Stored data entries:
BEGIN

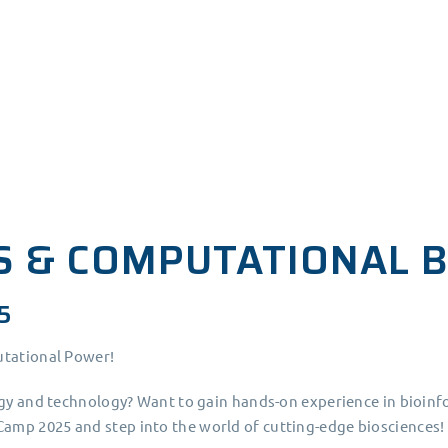
S & COMPUTATIONAL 
5
utational Power!
ogy and technology? Want to gain hands-on experience in bioinf
amp 2025 and step into the world of cutting-edge biosciences!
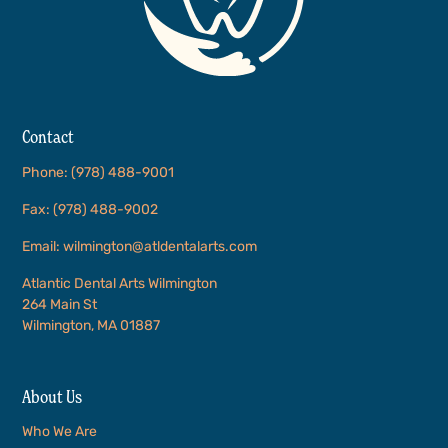
Contact
Phone: (978) 488-9001
Fax: (978) 488-9002
Email: wilmington@atldentalarts.com
Atlantic Dental Arts Wilmington
264 Main St
Wilmington, MA 01887
About Us
Who We Are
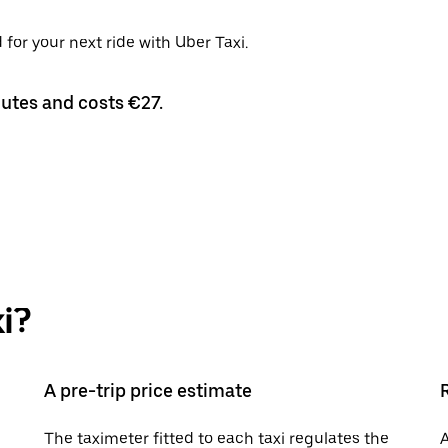
for your next ride with Uber Taxi.
nutes and costs €27.
i?
A pre-trip price estimate
The taximeter fitted to each taxi regulates the
A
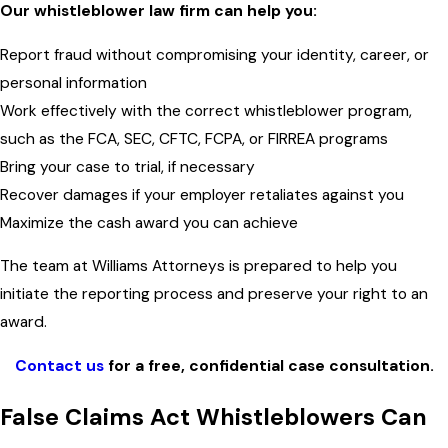
Our whistleblower law firm can help you:
Report fraud without compromising your identity, career, or
personal information
Work effectively with the correct whistleblower program,
such as the FCA, SEC, CFTC, FCPA, or FIRREA programs
Bring your case to trial, if necessary
Recover damages if your employer retaliates against you
Maximize the cash award you can achieve
The team at Williams Attorneys is prepared to help you
initiate the reporting process and preserve your right to an
award.
Contact us
for a free, confidential case consultation.
False Claims Act Whistleblowers Can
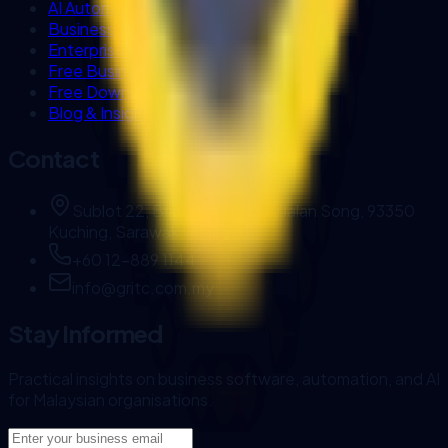
AI Automation Sarawak
Business Systems (Biztrak & FlexHR)
Enterprise AI Workflows
Free Business Tools
Free Downloads
Blog & Insights
Contact
Sublot 22, Brighton Square, Jalan Song, 93350
Kuching, Sarawak, Malaysia.
+60 12-889 1144
info@gritc.com.my
Stay Informed
Practical insights on business software, automation, and AI
for Malaysian organisations.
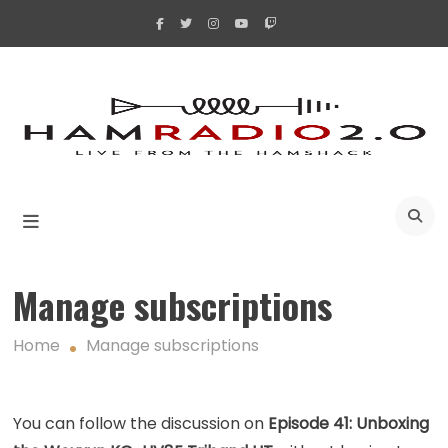
Skip
to
content
A
Manage subscriptions
Home
Manage subscriptions
You can follow the discussion on
Episode 41: Unboxing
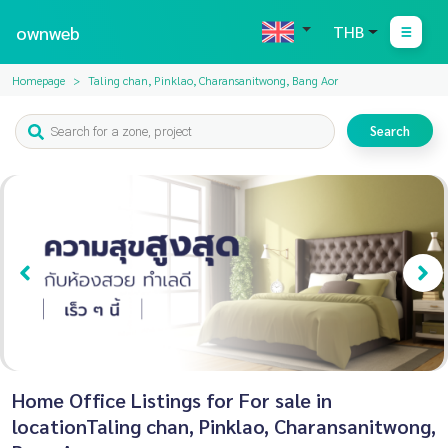
ownweb
THB
Homepage
Taling chan, Pinklao, Charansanitwong, Bang Aor
Search
Home Office Listings for For sale in
locationTaling chan, Pinklao, Charansanitwong,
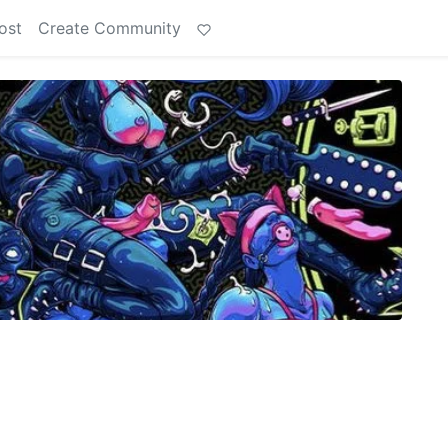
ost
Create Community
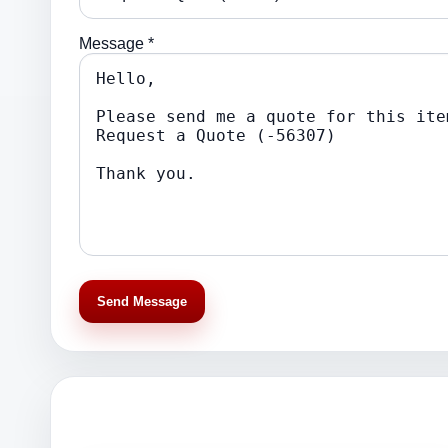
Message *
Send Message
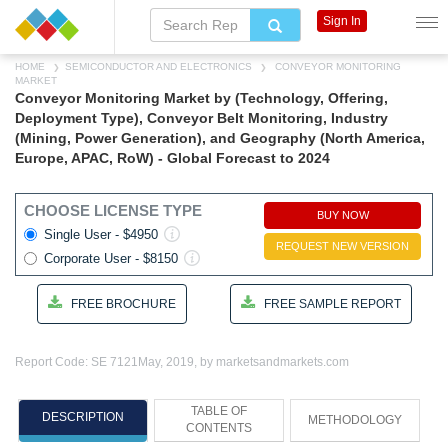
Sign In
HOME
SEMICONDUCTOR AND ELECTRONICS
CONVEYOR MONITORING
MARKET
Conveyor Monitoring Market by (Technology, Offering,
Deployment Type), Conveyor Belt Monitoring, Industry
(Mining, Power Generation), and Geography (North America,
Europe, APAC, RoW) - Global Forecast to 2024
CHOOSE LICENSE TYPE
BUY NOW
Single User - $4950
REQUEST NEW VERSION
Corporate User - $8150
FREE BROCHURE
FREE SAMPLE REPORT
Report Code: SE 7121
May, 2019, by marketsandmarkets.com
TABLE OF
DESCRIPTION
METHODOLOGY
CONTENTS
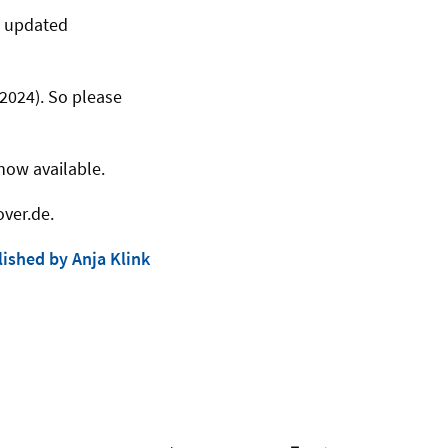
n updated
2024). So please
now available.
over.de.
ished by Anja Klink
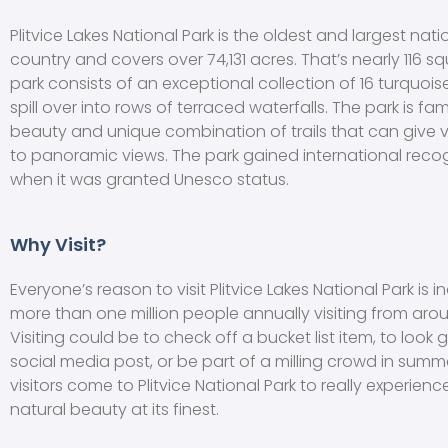
Plitvice Lakes National Park is the oldest and largest nati
country and covers over 74,131 acres. That’s nearly 116 sq
park consists of an exceptional collection of 16 turquois
spill over into rows of terraced waterfalls. The park is fam
beauty and unique combination of trails that can give v
to panoramic views. The park gained international recog
when it was granted Unesco status.
Why Visit?
Everyone’s reason to visit Plitvice Lakes National Park is in
more than one million people annually visiting from aro
Visiting could be to check off a bucket list item, to look 
social media post, or be part of a milling crowd in summ
visitors come to Plitvice National Park to really experienc
natural beauty at its finest.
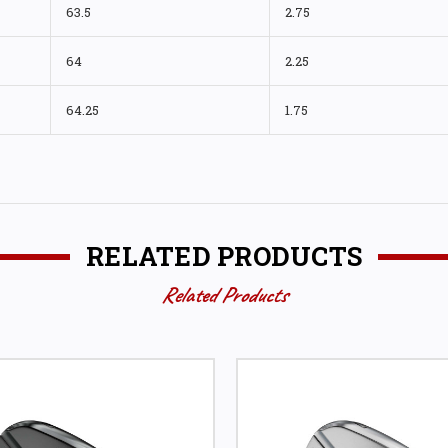
63.5
2.75
64
2.25
64.25
1.75
RELATED PRODUCTS
Related Products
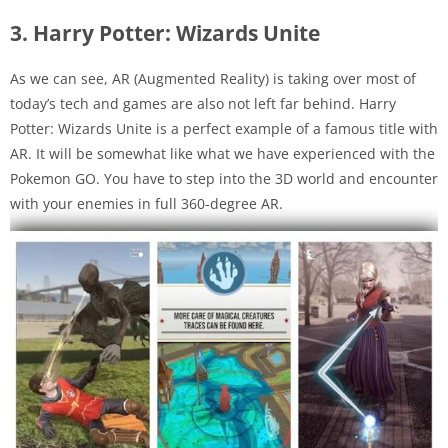
3. Harry Potter: Wizards Unite
As we can see, AR (Augmented Reality) is taking over most of
today’s tech and games are also not left far behind. Harry
Potter: Wizards Unite is a perfect example of a famous title with
AR. It will be somewhat like what we have experienced with the
Pokemon GO. You have to step into the 3D world and encounter
with your enemies in full 360-degree AR.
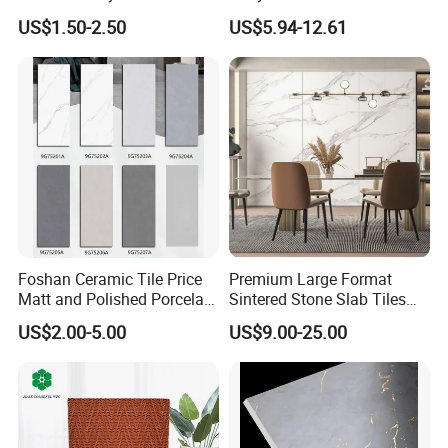
Floor Teil Black and Gold
Stone Garage Paving
US$1.50-2.50
US$5.94-12.61
Tiles
Stones Tiles
Foshan Ceramic Tile Price
Premium Large Format
Matt and Polished Porcelain
Sintered Stone Slab Tiles
Wall Tile and Floor Tile
for Modern Spaces
US$2.00-5.00
US$9.00-25.00
(3200X1600 1200X2400
6mm 9mm 12mm)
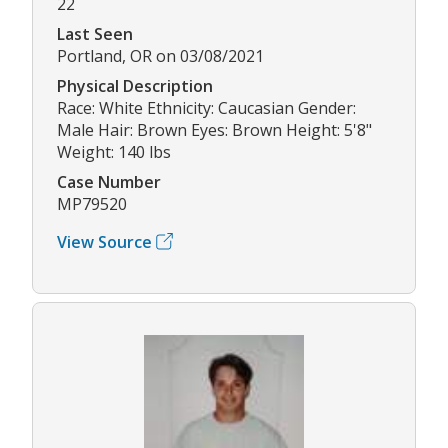
22
Last Seen
Portland, OR on 03/08/2021
Physical Description
Race: White Ethnicity: Caucasian Gender:
Male Hair: Brown Eyes: Brown Height: 5'8"
Weight: 140 lbs
Case Number
MP79520
View Source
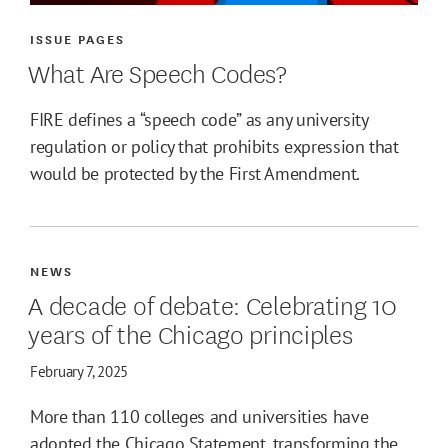
ISSUE PAGES
What Are Speech Codes?
FIRE defines a “speech code” as any university
regulation or policy that prohibits expression that
would be protected by the First Amendment.
NEWS
A decade of debate: Celebrating 10
years of the Chicago principles
February 7, 2025
More than 110 colleges and universities have
adopted the Chicago Statement, transforming the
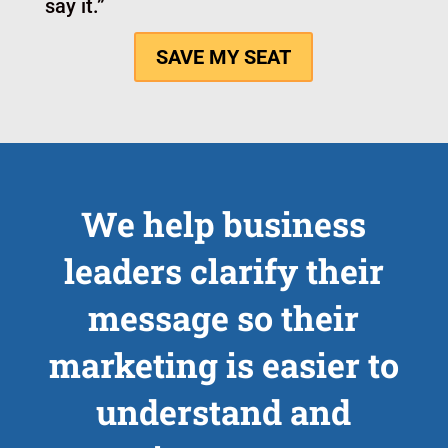
isn’t a one-off branding brainstorm.
It’s a working cohort built to help you
make decisions, sharpen language, and
leave with something practical you can
use right away.
The combination of live feedback,
structure, and implementation support
helps you move from “I think I know
what to say” to “I know exactly how to
say it.”
SAVE MY SEAT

END

→ About this exercise: Only an exact copy of the lines from the top of the entries through the line with "Stay Informed", both included, should be given, with all pictures omitted.

→ Finished task:
S & COMPUTATIONAL 
5
utational Power!
ogy and technology? Want to gain hands-on experience in bioinf
amp 2025 and step into the world of cutting-edge biosciences!
Contact
Phone: (978) 488-9001
Fax: (978) 488-9002
Email: wilmington@atldentalarts.com
Atlantic Dental Arts Wilmington
264 Main St
Wilmington, MA 01887
About Us
Who We Are
for your next ride with Uber Taxi.
nutes and costs €27.
i?
A pre-trip price estimate
The taximeter fitted to each taxi regulates the
A
Our whistleblower law firm can help you:
Report fraud without compromising your identity, career, or
personal information
Work effectively with the correct whistleblower program,
such as the FCA, SEC, CFTC, FCPA, or FIRREA programs
Bring your case to trial, if necessary
Recover damages if your employer retaliates against you
Maximize the cash award you can achieve
The team at Williams Attorneys is prepared to help you
initiate the reporting process and preserve your right to an
award.
Contact us
for a free, confidential case consultation.
False Claims Act Whistleblowers Can
AI Automation Sarawak
Business Systems (Biztrak & FlexHR)
Enterprise AI Workflows
Free Business Tools
Free Downloads
Blog & Insights
Contact
Sublot 22, Brighton Square, Jalan Song, 93350
Kuching, Sarawak, Malaysia.
+60 12-889 1144
info@gritc.com.my
Stay Informed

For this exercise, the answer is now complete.